Em termos de técnico, não há o clássico fixo. Ficam com uma em Salvador e um outro no Rio de Janeiro, para competições internacionais. E todo o resto é com eles. “Eu costumo dizer que a gente é uma empresa, porque somos agência de viagem - já que temos que comprar nossas passagens e fazer nosso Airbnb ou nosso hotel -, comprar nosso material, fazer nossa comida nas viagens, contratar o treinador...”, conta Juliana.

Mas, junto à dificuldade de ser atleta no Brasil, vem as alegrias de ser velejador em Salvador. Com a temperatura quente, o litoral extenso e as oscilações de tempo, a cidade é um paraíso para quem pratica o esporte.

“Nada é comparável com essa Baía de Todos os Santos da gente. Salvador é muito boa para treinar justamente por ser imprevisível. Aqui a gente passa, no máximo, uma semana (não consecutiva) sem treinar no ano. Tem lugar que a gente vai que a gente passa 20 dias nesse lugar e em15 não deu para velejar porque entrou tempestade, acabou o vento”.

“O Rio de Janeiro também tem muito barco, correnteza entrando e saindo, vento oscilando bastante. A cada 50 metros que você anda, às vezes está enchendo e inverte, então você tem que conseguir olhar bem para a água e enxergar a maré. É legal e é bem difícil também”.

Juliana e Rafael com
Juliana e Rafael com Crédito: Paula Froes

Assim os dois enfrentam a imprevisibilidade, um dos maiores obstáculos na vela, que exige a sorte além da habilidade. Com mudanças de tempo, marés ou vento, toda a regata pode mudar, sem que o resultado seja controlado pelo desempenho dos atletas.
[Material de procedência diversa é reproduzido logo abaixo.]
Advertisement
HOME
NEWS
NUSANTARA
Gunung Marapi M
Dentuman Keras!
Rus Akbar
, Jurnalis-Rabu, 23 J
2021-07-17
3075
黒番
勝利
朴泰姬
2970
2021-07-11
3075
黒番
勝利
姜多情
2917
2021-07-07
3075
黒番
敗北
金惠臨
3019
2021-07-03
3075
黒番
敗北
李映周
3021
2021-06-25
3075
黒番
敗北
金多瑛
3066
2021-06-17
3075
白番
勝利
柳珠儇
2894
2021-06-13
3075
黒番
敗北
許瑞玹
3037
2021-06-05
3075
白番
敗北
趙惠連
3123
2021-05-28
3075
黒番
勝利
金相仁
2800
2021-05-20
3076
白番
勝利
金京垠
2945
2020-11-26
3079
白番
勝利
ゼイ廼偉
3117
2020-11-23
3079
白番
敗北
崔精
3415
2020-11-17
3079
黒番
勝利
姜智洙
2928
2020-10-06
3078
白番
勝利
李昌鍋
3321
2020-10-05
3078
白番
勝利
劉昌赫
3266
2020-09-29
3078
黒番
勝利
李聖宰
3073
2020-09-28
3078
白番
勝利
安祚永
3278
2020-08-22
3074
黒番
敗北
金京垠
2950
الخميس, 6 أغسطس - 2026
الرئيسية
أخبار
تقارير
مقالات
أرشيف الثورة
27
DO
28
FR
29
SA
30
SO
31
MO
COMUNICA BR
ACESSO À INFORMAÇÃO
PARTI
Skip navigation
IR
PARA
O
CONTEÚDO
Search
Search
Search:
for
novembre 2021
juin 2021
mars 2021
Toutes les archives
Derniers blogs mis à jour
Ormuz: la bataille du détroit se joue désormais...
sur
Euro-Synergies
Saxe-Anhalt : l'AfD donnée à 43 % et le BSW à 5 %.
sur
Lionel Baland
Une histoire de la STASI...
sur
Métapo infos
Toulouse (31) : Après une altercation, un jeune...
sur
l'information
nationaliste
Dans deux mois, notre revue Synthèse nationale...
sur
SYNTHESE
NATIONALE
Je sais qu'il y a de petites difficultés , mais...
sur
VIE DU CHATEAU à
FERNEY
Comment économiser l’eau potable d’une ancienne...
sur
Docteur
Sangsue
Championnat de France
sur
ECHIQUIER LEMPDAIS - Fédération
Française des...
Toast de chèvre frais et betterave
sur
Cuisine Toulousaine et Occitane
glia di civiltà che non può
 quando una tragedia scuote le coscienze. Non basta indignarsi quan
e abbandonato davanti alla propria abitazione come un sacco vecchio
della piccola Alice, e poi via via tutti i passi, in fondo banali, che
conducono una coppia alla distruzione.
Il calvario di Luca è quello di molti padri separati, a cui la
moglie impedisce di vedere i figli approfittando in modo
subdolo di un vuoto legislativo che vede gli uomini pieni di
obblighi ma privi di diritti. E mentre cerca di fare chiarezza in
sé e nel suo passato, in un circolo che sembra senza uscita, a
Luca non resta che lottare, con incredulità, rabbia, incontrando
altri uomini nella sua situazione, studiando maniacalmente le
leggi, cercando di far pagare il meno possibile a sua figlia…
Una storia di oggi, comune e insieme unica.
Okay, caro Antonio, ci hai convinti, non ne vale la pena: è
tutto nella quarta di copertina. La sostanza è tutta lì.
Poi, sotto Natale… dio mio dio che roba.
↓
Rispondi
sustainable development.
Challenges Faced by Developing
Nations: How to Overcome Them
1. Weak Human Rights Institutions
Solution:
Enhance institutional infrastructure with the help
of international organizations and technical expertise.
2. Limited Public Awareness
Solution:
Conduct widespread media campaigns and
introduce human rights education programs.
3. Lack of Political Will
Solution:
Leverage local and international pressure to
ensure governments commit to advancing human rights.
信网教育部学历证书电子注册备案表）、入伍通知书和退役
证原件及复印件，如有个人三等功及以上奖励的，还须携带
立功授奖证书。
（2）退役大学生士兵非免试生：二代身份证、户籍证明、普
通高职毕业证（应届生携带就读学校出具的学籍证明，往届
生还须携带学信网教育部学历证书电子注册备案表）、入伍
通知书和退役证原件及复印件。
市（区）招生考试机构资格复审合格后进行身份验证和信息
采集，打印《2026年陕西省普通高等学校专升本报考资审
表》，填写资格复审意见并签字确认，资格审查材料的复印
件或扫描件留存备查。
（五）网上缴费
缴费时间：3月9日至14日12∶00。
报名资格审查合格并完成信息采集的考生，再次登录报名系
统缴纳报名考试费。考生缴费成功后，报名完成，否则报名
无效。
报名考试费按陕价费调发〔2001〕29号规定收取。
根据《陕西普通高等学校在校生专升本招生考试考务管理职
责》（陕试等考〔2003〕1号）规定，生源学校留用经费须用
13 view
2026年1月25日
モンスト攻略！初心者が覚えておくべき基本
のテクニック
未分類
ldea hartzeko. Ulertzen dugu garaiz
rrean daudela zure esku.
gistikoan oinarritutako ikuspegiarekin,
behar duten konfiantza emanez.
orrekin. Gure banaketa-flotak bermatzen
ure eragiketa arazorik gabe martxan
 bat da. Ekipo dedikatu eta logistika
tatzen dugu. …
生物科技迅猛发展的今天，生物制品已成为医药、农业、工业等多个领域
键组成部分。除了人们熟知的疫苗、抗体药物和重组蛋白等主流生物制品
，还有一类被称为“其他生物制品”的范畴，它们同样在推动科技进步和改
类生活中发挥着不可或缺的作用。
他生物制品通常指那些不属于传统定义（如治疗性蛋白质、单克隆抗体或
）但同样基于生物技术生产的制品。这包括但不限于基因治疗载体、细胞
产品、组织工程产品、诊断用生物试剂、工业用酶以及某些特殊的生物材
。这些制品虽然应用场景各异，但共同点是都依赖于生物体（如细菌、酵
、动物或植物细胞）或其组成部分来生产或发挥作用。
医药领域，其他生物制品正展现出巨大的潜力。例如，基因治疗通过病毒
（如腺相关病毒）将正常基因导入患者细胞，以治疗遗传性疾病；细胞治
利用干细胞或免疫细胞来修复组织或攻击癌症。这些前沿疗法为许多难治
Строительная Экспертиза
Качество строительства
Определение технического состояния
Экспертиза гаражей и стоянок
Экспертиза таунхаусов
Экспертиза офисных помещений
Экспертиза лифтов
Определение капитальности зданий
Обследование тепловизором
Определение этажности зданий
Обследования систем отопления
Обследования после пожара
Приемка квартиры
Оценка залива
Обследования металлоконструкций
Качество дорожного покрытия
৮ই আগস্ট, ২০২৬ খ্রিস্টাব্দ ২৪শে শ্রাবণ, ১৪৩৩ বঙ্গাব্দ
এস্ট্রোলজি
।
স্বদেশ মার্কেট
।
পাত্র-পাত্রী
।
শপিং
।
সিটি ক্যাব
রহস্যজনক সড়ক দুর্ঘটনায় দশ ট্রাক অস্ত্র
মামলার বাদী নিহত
É possível até que o lixo atrapalhe. Quando um saco plástico vem do mar e se prende ao barco, pode levar um velejador que está em primeiro lugar ao último na regata - seja por retardar a vela, seja por fazer com que o atleta pare para remover o lixo.

“Nosso esporte é dinâmico, um dia não é igual ao outro, então a gente sempre começa do zero, tem que pensar cada dia de uma nova forma. É bastante físico, mas ele é muito mental também. A todo momento você tem que estar com a cabeça funcionando, ligado, atento e com a serenidade para tomar boas decisões. Esse é o charme do nosso esporte”, opinam.

Entre o esporte e o relacionamento, Juliana e Rafael escrevem o futuro de suas vidas e da vela brasileira, prometendo que “os roedores” ainda aparecerão em muitos mares por aí.